Dataset entries:

Start of Block

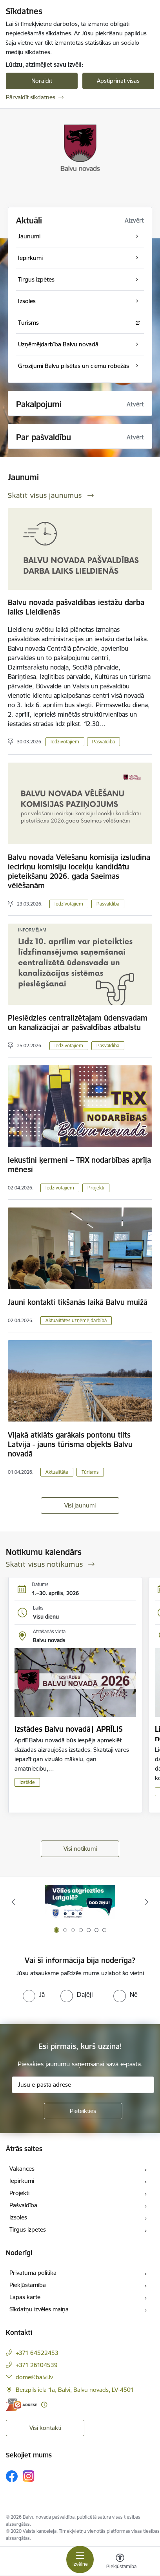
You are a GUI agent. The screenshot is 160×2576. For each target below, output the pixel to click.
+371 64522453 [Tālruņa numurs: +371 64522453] (37, 2352)
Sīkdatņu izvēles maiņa (39, 2309)
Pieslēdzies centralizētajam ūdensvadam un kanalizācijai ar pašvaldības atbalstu (77, 1022)
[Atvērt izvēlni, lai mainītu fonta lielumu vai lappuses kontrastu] (120, 2562)
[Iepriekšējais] (13, 1901)
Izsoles (18, 2217)
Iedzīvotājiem (65, 742)
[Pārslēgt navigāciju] (80, 2559)
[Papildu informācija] (44, 2405)
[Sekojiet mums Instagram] (29, 2476)
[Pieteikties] (83, 2111)
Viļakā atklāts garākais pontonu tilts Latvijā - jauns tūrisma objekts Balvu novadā (70, 1444)
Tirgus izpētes (27, 2229)
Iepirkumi (21, 2180)
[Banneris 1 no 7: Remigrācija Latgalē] (80, 1902)
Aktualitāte (56, 1472)
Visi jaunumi (80, 1505)
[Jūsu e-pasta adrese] (83, 2085)
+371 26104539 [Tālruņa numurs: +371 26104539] (37, 2365)
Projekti (95, 1188)
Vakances (22, 2168)
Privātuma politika (32, 2272)
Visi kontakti (45, 2427)
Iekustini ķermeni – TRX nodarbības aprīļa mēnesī (79, 1164)
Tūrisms (90, 1472)
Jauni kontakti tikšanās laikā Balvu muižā (77, 1302)
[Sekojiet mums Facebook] (12, 2476)
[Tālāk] (146, 1901)
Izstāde (27, 1782)
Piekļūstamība (27, 2285)
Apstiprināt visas (118, 80)
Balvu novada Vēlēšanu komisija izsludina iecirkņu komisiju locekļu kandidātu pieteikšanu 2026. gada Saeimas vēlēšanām (79, 871)
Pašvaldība (103, 742)
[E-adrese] (21, 2404)
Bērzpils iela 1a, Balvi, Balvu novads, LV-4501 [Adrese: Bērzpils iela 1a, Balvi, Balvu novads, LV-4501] (75, 2389)
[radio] (34, 1994)
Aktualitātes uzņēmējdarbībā (76, 1320)
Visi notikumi (80, 1848)
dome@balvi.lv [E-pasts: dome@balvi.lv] (34, 2377)
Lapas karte (24, 2297)
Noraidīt (41, 80)
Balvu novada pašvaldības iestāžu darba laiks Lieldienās (76, 607)
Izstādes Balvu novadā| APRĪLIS (69, 1729)
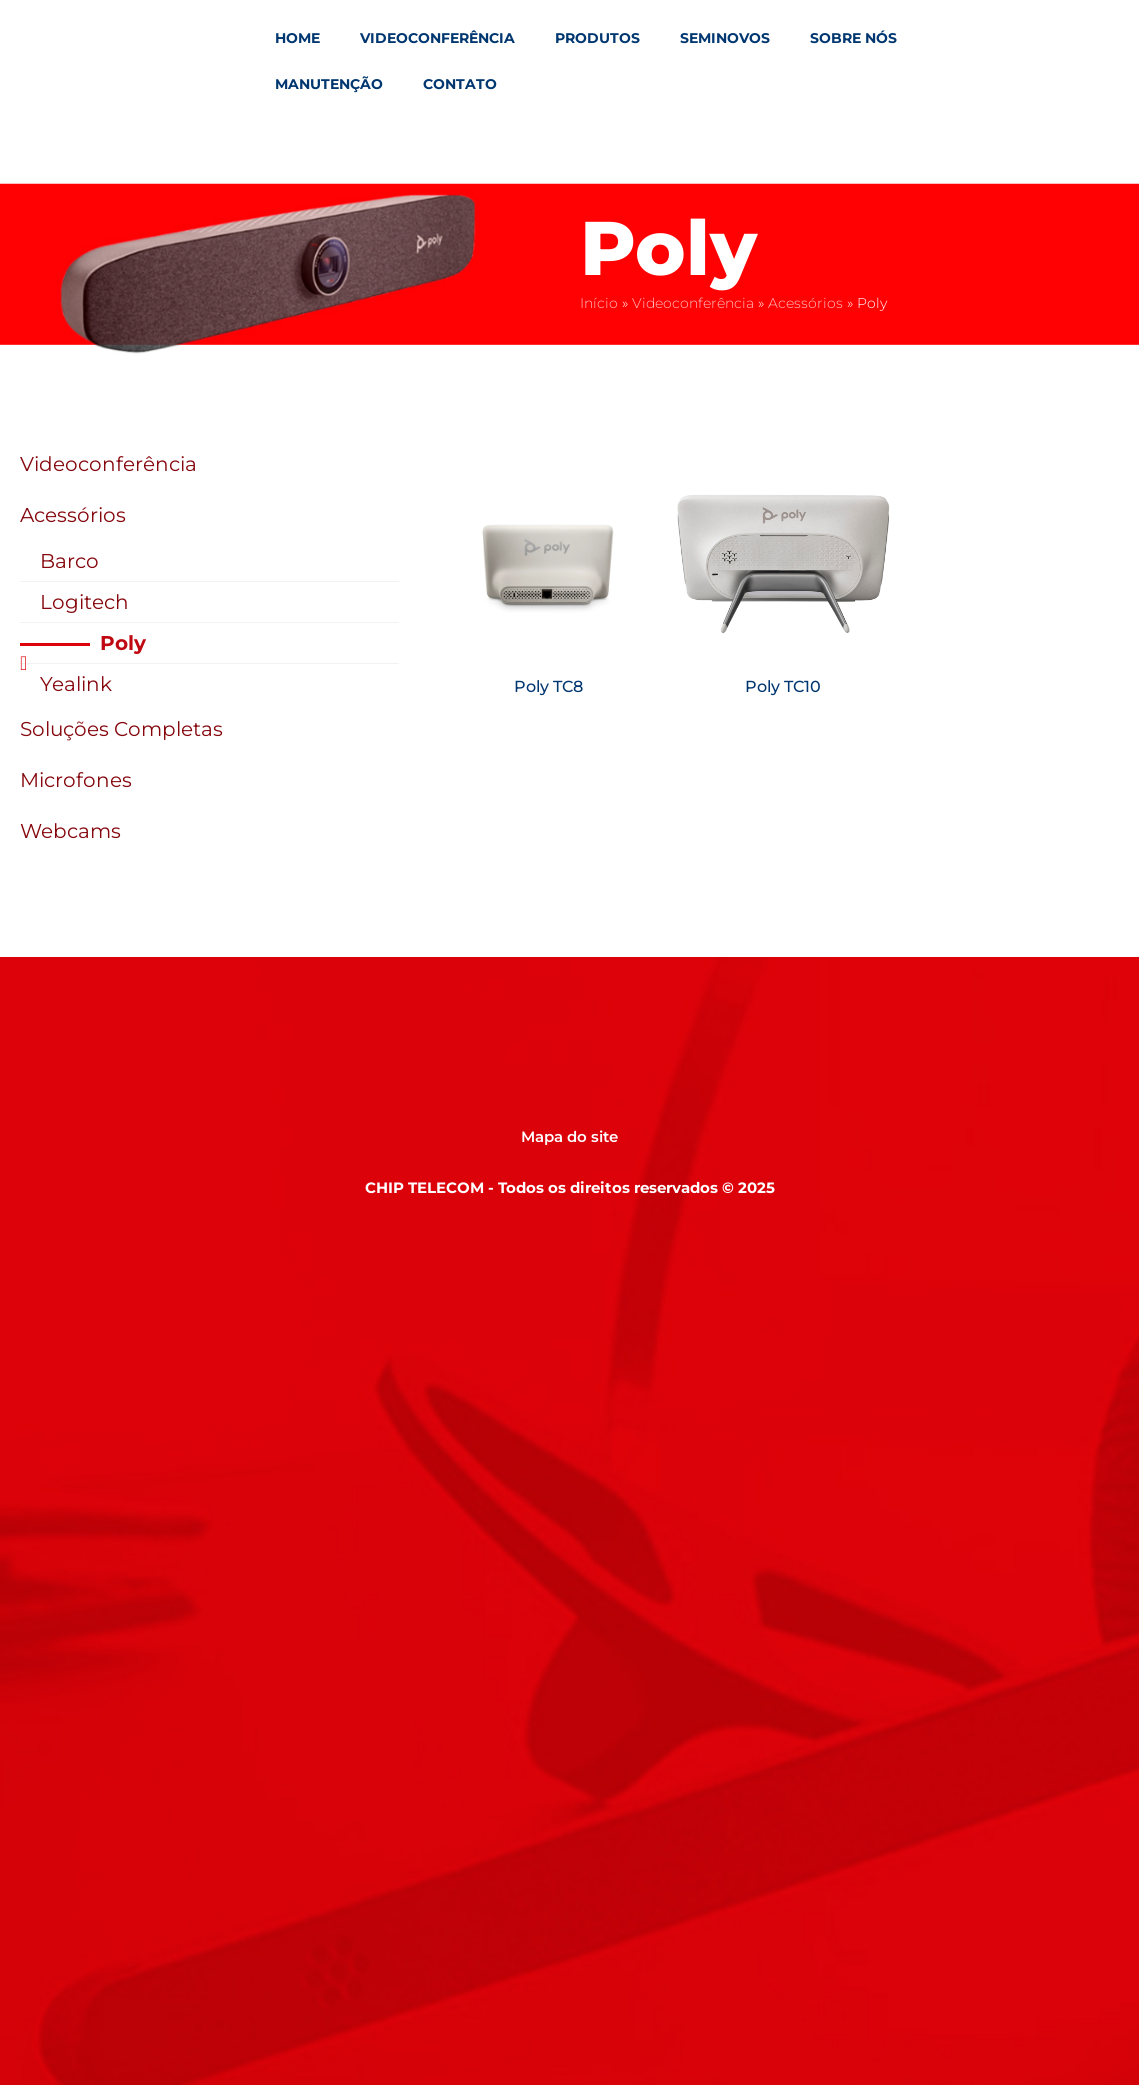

End of Block

**What the task asks**
Figure out how many lines above include the string "kontakti", then report that number and nothing else.

**Reply**
2